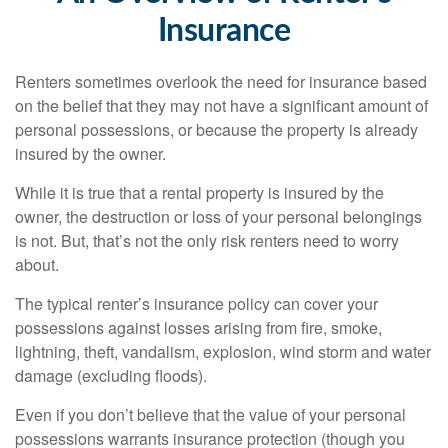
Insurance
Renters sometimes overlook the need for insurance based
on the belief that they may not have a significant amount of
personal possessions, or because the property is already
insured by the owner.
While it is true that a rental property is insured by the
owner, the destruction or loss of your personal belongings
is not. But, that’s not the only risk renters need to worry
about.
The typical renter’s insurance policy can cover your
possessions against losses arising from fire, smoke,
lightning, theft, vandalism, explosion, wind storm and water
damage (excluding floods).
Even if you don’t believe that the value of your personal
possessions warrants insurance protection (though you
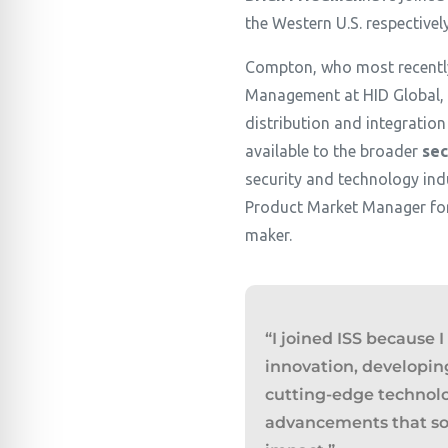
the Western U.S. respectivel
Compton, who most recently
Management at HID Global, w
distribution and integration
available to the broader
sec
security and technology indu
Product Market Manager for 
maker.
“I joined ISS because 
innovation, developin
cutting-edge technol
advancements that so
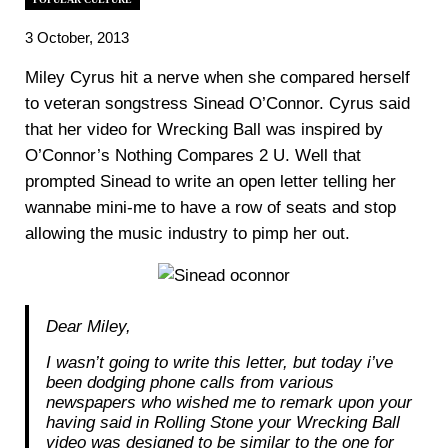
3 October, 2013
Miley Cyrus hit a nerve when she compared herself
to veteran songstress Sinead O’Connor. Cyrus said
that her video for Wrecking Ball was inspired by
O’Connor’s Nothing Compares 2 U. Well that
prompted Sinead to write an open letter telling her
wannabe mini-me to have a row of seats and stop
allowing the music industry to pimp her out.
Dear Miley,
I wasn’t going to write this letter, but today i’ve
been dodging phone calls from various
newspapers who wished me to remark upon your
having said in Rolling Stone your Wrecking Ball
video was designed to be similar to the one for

--

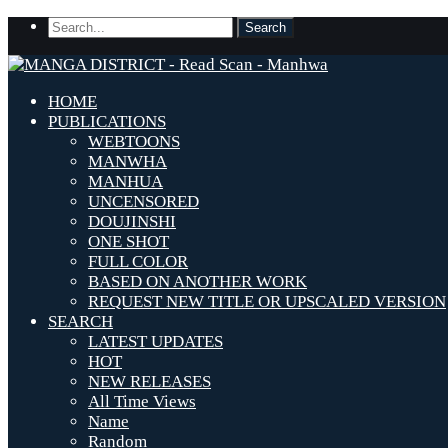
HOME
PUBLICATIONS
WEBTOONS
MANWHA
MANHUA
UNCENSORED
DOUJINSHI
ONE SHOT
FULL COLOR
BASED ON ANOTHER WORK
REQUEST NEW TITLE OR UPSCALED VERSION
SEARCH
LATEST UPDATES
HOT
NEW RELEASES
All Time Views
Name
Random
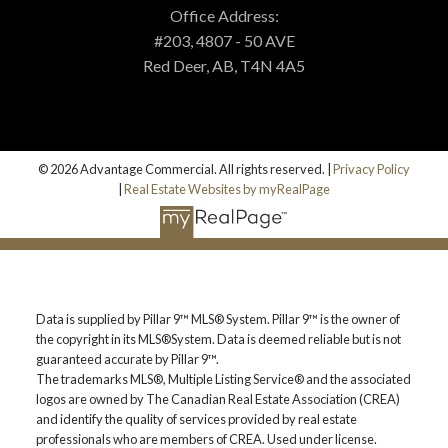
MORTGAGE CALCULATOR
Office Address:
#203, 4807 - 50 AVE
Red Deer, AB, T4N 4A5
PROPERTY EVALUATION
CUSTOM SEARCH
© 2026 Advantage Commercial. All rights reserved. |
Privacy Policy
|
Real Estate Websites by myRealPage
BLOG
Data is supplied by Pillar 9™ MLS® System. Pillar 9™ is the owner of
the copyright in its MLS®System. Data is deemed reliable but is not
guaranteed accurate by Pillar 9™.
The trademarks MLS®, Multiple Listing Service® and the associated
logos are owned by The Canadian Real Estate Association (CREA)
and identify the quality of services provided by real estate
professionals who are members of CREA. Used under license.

--

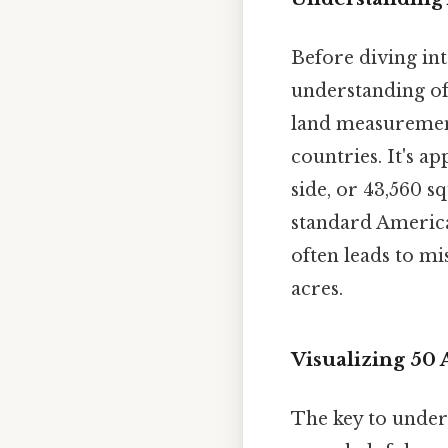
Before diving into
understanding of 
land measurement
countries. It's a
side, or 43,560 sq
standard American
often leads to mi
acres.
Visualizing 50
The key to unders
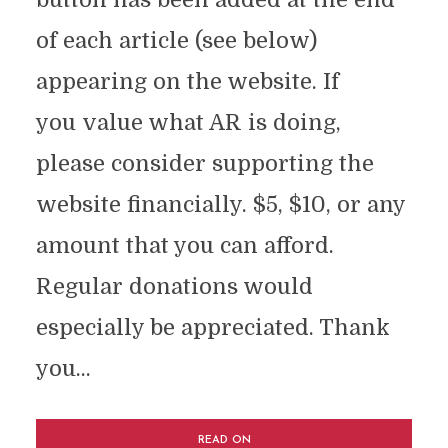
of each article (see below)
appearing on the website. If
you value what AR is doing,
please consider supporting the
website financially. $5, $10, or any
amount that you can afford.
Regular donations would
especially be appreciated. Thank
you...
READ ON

--

## [Task objective]
Your answer must consist solely of the lines above between the line holding "prompted Sinead to" and the line holding "video was designed", inclusive, copied exactly.

## [Response to this exercise]
prompted Sinead to write an open letter telling her
wannabe mini-me to have a row of seats and stop
allowing the music industry to pimp her out.
Dear Miley,
I wasn’t going to write this letter, but today i’ve
been dodging phone calls from various
newspapers who wished me to remark upon your
having said in Rolling Stone your Wrecking Ball
video was designed to be similar to the one for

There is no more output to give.